Similar claims have been dismissed out of hand by Russian media over a number of atrocities since the outbreak of war.
Britain's Prime Minister Boris Johnson condemned Vladimir Putin's "cruelty and barbarism" following the missile attack.
He added: "This appalling attack has shown once again the depths of cruelty and barbarism to which the Russian leader will sink.
"Once again our thoughts are with the families of innocent victims in Ukraine. Putin must realise his behaviour will do nothing but strengthen the resolve of the Ukraine and every other G7 country to stand by the Ukraine for as long as it takes."
It comes as it is was reported hundreds of thousands of NATO troops will be switched to high-readiness alert following Russia 's invasion of Ukraine.
Alliance Secretary-General Jens Stoltenberg revealed more than 300,000 forces will be stood up to the category - a huge boost from the 40,000 in the coalition’s existing response force.

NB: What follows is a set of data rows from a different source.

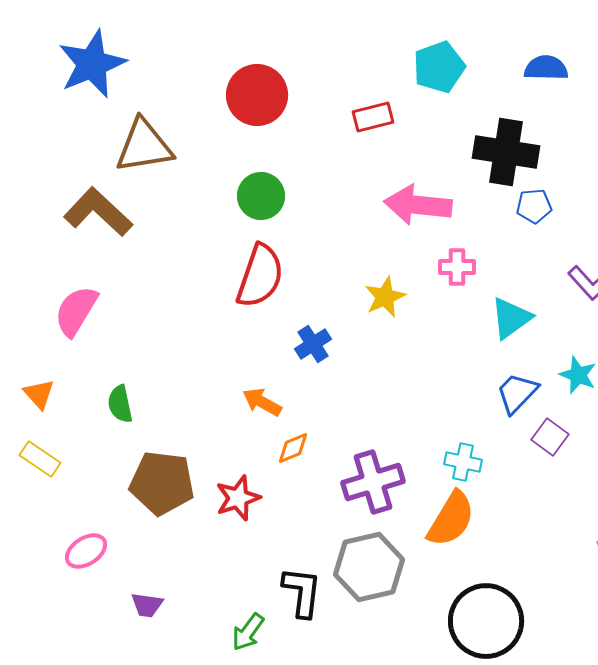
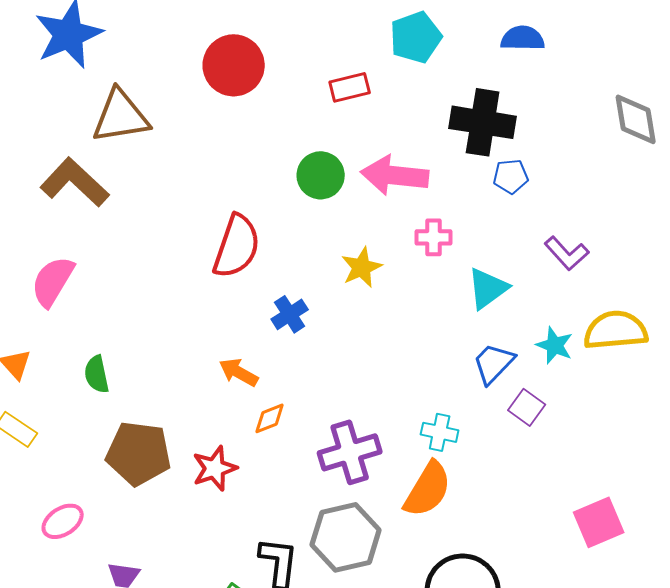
green circle: (261, 196) -> (321, 175), moved

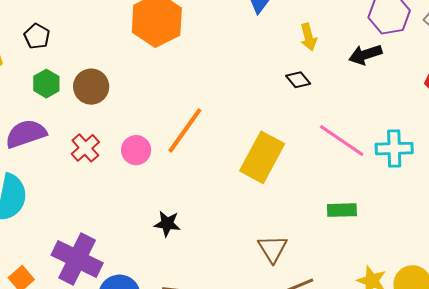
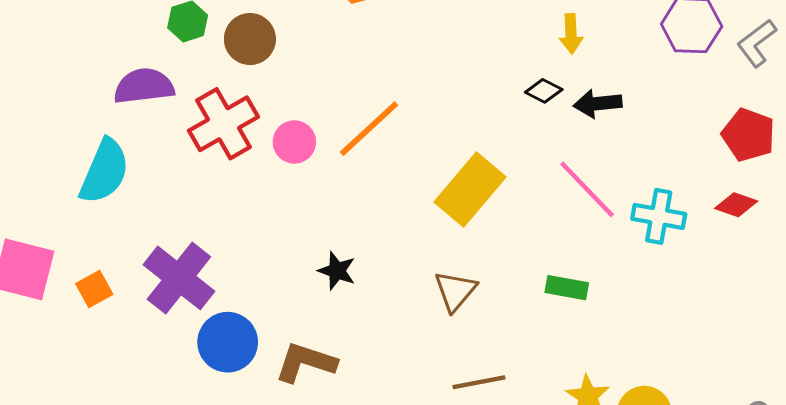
black arrow: (365, 55) -> (598, 104), moved
black diamond: (298, 80) -> (544, 91), turned -35
red cross: (85, 148) -> (223, 124), size x1.6
black star: (167, 224) -> (337, 271), moved
brown triangle: (273, 249) -> (455, 291), moved

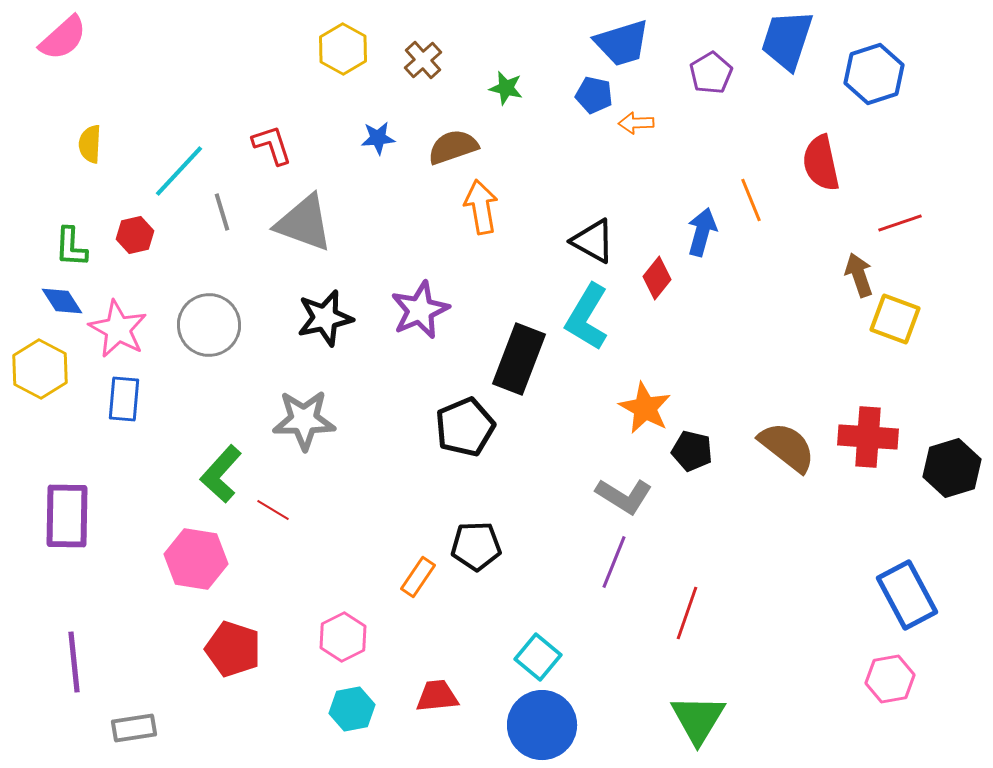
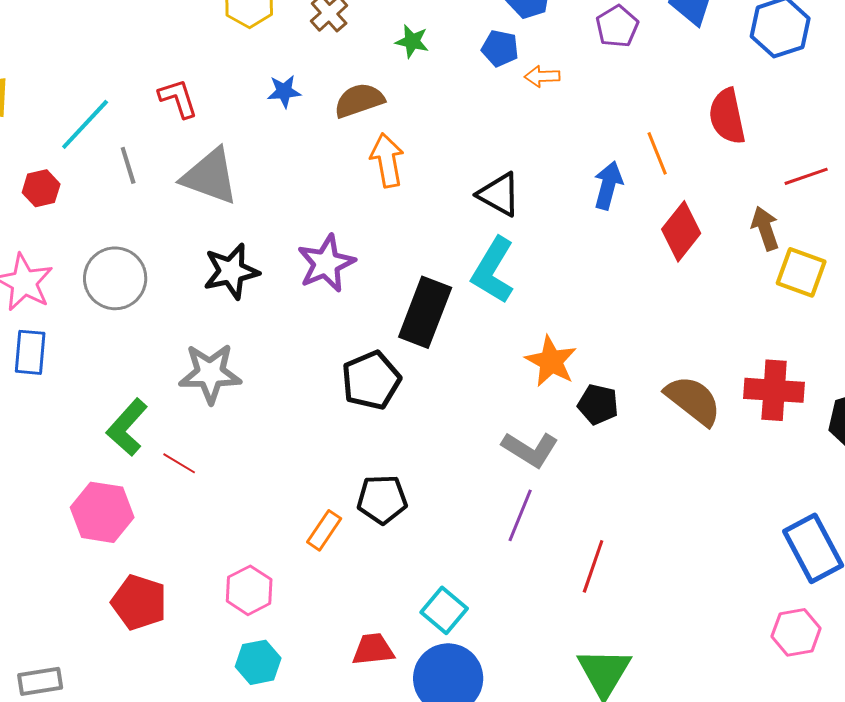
red diamond: (657, 278) -> (681, 231), moved, size x1.4
red trapezoid: (437, 696) -> (373, 649), moved

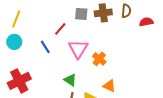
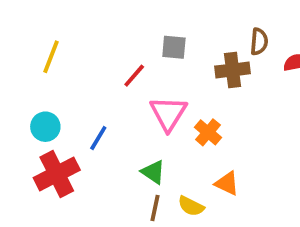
brown cross: (103, 13) -> (233, 70), moved
cyan circle: (14, 42) -> (45, 127), moved
blue line: (45, 47) -> (98, 138), moved, turned 64

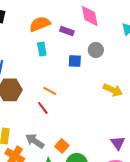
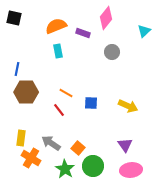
pink diamond: (90, 16) -> (106, 18), turned 50
blue square: (75, 61) -> (91, 103), moved
yellow arrow: (113, 90) -> (128, 106), moved
purple triangle: (118, 143) -> (125, 145), moved

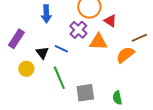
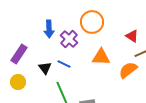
red triangle: (110, 21) -> (132, 36), moved
purple cross: (78, 30) -> (69, 39), moved
yellow circle: (26, 69) -> (18, 82), moved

The announcement came as NATO leaders prepare to descend on Madrid for a crunch summit tomorrow.
Speaking at a press conference at NATO headquarters in Brussels, Mr Stoltenberg pledged a “fundamental shift in NATO’s deterrence and defence”.
He said: "We will transform the NATO response force and increase the number of our high readiness forces to well over 300,000.”
The measure is designed at bolstering defences on the 30-member alliance’s eastern flank, where Baltic states border Russia.
The countries fear mounting aggression from Moscow following Putin ’s war on Russia’s neighbour.